Where the listing below reaches the line containing "The best Washington Commanders gifts for", start writing out lines exactly, and stop once the line containing "are about to" has been written.

....

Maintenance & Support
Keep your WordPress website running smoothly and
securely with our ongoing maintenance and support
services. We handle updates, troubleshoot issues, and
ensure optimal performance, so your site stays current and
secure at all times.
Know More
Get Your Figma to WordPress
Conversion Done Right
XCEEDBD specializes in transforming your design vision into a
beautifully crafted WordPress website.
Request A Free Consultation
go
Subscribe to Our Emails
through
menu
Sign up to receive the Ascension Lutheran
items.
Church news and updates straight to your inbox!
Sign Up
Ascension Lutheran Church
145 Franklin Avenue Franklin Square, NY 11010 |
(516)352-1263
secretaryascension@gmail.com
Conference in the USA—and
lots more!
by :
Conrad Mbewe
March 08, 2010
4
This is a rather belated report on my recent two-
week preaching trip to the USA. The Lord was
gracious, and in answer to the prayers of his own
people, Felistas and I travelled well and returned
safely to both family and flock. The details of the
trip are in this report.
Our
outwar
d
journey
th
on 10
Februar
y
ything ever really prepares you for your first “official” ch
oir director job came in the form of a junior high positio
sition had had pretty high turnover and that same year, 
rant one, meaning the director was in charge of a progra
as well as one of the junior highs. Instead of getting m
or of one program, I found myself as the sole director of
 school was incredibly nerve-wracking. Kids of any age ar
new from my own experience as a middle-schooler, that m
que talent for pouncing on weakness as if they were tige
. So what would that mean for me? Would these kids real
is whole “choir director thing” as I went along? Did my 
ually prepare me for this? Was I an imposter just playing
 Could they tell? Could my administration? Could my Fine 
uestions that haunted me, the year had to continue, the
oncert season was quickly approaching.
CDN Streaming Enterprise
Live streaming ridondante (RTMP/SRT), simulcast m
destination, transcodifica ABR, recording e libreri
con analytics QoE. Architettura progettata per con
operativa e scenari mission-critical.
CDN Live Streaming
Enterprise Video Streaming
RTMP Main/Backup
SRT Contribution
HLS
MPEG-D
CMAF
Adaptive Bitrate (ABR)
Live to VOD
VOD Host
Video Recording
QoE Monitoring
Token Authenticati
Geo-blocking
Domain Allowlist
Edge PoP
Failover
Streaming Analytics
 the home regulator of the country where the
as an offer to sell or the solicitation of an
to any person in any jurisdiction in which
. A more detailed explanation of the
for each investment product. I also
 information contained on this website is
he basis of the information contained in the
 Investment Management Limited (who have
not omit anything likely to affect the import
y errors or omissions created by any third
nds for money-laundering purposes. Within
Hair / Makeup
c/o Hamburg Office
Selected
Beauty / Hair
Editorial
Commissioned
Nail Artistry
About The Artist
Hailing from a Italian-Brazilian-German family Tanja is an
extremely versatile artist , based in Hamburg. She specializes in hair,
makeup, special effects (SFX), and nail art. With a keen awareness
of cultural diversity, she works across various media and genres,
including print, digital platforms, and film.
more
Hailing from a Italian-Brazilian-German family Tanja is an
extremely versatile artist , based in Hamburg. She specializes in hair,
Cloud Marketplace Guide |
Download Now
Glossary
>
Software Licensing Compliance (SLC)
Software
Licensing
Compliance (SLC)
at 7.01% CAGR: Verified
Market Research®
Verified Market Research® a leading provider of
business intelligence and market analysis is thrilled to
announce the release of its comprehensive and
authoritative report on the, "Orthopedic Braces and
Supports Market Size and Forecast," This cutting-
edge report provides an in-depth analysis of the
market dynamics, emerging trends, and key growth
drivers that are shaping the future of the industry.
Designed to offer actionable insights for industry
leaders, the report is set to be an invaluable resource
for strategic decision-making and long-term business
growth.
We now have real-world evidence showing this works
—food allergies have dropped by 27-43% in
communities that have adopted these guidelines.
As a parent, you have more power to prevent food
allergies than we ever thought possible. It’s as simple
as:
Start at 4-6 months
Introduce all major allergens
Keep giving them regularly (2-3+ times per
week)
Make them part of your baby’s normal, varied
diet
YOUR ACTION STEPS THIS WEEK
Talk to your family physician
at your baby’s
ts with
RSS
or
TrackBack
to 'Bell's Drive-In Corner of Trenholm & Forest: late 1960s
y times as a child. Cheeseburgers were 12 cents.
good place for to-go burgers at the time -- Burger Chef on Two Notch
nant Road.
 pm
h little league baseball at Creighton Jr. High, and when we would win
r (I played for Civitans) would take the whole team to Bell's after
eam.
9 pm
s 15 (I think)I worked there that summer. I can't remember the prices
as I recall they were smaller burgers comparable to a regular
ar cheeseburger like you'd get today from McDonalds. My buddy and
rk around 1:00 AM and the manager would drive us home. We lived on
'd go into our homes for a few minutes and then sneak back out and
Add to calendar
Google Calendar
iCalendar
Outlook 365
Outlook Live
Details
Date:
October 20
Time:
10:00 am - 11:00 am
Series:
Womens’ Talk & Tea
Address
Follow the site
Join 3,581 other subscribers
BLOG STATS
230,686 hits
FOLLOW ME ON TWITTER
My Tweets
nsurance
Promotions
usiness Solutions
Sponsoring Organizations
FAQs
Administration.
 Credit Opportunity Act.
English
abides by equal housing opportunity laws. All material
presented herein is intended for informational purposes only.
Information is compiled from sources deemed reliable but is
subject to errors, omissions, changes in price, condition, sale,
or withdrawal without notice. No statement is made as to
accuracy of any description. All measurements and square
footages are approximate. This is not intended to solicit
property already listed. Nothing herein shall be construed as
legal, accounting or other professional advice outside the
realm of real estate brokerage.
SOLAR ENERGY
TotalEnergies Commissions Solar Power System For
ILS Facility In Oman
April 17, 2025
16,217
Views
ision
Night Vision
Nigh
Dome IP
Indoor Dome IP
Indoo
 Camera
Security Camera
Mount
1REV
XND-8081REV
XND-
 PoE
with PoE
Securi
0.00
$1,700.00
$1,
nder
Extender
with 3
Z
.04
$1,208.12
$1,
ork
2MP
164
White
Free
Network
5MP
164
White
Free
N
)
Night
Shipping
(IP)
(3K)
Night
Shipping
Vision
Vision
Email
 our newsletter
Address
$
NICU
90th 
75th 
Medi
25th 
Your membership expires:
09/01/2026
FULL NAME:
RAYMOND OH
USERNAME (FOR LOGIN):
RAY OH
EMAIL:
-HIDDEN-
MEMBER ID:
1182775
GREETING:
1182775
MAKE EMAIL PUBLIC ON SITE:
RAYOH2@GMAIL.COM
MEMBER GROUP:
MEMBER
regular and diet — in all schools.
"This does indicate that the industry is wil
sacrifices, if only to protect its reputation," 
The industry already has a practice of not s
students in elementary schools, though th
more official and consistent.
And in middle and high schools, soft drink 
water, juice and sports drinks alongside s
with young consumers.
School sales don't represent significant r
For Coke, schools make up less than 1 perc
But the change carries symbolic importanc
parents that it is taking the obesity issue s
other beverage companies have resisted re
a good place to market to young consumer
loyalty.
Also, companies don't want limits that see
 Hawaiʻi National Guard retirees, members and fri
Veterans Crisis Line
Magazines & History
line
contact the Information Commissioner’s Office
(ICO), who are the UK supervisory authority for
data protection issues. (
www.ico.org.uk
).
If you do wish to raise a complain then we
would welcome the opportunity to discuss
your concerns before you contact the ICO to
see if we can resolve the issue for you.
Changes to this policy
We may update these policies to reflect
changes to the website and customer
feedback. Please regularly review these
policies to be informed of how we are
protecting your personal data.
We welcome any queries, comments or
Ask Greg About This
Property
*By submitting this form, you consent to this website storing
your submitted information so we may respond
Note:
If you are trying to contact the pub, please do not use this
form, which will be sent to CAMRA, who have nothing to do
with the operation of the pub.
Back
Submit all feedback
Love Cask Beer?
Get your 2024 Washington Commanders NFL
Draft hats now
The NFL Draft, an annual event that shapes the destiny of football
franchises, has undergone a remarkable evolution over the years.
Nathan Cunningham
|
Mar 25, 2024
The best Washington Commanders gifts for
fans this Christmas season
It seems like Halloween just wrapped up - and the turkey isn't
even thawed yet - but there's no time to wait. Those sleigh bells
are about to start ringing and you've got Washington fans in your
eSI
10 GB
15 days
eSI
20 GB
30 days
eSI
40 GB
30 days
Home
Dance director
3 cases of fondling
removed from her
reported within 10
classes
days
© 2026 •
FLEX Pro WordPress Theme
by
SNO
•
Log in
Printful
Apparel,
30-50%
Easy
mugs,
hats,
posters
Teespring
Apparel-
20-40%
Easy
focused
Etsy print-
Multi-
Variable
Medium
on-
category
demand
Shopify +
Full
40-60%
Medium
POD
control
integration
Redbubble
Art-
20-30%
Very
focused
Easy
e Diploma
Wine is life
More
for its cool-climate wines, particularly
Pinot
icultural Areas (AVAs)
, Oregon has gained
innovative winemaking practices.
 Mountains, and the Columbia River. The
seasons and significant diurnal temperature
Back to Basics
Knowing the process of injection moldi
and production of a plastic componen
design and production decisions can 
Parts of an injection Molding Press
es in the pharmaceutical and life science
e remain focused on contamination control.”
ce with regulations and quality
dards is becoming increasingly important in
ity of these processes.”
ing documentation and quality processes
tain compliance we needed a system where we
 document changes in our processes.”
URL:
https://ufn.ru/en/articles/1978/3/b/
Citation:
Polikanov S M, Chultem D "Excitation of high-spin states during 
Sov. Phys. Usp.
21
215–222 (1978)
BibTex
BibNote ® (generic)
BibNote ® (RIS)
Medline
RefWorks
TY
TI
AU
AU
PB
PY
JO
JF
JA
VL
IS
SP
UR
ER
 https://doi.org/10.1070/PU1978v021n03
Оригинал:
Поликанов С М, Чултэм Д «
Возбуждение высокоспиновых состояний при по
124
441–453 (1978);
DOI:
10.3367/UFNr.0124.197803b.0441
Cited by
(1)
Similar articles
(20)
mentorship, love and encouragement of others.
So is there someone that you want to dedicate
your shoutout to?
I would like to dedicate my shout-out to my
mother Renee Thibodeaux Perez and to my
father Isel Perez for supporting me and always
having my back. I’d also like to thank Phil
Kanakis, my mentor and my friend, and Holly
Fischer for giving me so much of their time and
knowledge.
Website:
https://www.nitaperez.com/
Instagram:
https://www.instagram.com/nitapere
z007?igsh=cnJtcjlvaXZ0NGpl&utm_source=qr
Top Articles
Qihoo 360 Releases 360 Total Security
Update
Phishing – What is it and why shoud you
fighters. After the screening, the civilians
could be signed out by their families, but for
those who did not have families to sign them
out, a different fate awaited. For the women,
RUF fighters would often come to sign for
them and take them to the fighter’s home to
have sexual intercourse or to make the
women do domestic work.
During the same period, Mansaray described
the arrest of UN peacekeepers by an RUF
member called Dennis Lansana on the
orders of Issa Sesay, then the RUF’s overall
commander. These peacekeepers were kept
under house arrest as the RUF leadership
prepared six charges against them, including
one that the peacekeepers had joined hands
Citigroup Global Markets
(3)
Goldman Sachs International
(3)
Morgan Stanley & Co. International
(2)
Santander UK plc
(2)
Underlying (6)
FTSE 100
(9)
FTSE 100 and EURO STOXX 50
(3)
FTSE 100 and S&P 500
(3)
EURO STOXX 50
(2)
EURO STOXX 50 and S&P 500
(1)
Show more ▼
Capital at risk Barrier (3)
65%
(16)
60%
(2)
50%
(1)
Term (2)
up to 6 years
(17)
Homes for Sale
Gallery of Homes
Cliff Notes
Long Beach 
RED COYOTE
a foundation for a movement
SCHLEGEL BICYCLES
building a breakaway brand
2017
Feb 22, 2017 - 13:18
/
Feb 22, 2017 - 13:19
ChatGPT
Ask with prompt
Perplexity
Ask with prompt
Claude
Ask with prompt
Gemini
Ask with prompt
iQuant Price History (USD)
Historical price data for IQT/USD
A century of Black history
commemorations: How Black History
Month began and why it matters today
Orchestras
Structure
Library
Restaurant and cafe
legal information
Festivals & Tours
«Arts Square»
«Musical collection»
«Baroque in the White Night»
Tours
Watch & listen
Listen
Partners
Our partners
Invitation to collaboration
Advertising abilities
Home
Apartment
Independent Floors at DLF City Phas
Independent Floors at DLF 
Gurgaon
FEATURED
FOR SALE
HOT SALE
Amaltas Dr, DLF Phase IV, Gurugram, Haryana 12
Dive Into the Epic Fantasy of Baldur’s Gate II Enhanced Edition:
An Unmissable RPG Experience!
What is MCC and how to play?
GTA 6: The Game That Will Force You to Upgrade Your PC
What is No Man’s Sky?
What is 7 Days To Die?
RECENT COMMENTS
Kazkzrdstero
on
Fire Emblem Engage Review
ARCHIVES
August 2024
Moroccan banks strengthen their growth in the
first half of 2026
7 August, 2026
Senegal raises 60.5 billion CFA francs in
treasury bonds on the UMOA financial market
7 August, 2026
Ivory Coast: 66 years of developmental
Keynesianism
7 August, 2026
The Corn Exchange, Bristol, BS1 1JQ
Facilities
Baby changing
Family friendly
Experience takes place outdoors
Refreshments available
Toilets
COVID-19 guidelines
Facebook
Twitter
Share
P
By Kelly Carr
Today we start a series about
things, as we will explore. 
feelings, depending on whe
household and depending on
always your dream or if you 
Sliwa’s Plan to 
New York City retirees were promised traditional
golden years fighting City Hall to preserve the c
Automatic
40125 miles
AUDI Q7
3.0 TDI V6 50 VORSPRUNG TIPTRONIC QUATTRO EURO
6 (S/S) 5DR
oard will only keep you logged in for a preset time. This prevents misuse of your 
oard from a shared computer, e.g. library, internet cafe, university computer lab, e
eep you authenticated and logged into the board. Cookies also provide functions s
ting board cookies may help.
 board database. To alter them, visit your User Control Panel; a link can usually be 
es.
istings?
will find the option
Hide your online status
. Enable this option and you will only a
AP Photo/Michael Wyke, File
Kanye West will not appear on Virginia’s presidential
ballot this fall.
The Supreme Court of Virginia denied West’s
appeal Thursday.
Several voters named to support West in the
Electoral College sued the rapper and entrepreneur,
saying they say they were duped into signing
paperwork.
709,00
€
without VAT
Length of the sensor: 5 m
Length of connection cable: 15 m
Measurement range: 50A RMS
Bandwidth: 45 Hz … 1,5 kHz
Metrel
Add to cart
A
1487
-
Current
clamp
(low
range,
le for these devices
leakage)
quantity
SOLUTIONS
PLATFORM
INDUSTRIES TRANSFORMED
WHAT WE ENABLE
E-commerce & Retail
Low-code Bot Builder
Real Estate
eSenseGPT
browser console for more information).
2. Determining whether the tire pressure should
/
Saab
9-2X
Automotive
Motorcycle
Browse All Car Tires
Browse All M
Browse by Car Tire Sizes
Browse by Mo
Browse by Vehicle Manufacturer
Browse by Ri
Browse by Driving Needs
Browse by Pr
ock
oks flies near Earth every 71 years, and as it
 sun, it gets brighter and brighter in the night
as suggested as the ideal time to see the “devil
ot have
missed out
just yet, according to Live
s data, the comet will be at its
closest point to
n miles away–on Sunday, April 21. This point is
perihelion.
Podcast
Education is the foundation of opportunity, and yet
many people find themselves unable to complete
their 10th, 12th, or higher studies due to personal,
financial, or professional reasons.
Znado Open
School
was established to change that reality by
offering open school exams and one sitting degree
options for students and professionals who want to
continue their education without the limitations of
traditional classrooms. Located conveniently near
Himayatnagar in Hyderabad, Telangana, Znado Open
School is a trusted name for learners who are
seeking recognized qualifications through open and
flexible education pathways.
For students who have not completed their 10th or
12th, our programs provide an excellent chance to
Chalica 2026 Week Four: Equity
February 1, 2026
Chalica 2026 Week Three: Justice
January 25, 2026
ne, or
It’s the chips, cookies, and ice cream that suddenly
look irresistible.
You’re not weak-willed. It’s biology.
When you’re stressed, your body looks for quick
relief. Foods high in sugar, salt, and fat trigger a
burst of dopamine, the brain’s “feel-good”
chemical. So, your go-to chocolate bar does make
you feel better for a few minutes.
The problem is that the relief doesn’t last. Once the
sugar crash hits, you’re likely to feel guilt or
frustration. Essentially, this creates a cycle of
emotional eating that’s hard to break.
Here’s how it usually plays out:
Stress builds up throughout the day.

....

=== RESULT FOR THIS EXERCISE ===
The best Washington Commanders gifts for
fans this Christmas season
It seems like Halloween just wrapped up - and the turkey isn't
even thawed yet - but there's no time to wait. Those sleigh bells
are about to start ringing and you've got Washington fans in your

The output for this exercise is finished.